Where does "работает" appear in the data? Return each line that holds it.

[Data items]
====
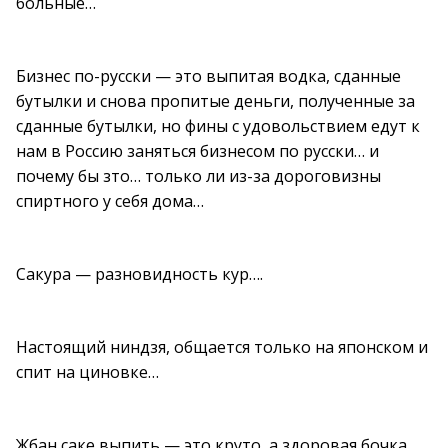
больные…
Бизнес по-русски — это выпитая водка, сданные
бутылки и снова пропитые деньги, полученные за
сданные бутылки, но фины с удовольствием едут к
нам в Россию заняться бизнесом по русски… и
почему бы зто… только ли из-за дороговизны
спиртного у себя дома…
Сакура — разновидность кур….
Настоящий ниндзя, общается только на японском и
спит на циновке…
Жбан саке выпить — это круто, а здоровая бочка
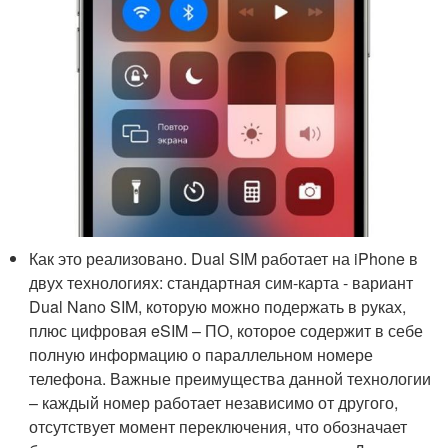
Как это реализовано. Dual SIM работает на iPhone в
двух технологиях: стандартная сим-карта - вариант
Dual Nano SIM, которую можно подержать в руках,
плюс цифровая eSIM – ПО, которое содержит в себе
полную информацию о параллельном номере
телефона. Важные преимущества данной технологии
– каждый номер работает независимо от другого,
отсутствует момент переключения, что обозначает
====
■ Task answer
Как это реализовано. Dual SIM работает на iPhone в
– каждый номер работает независимо от другого,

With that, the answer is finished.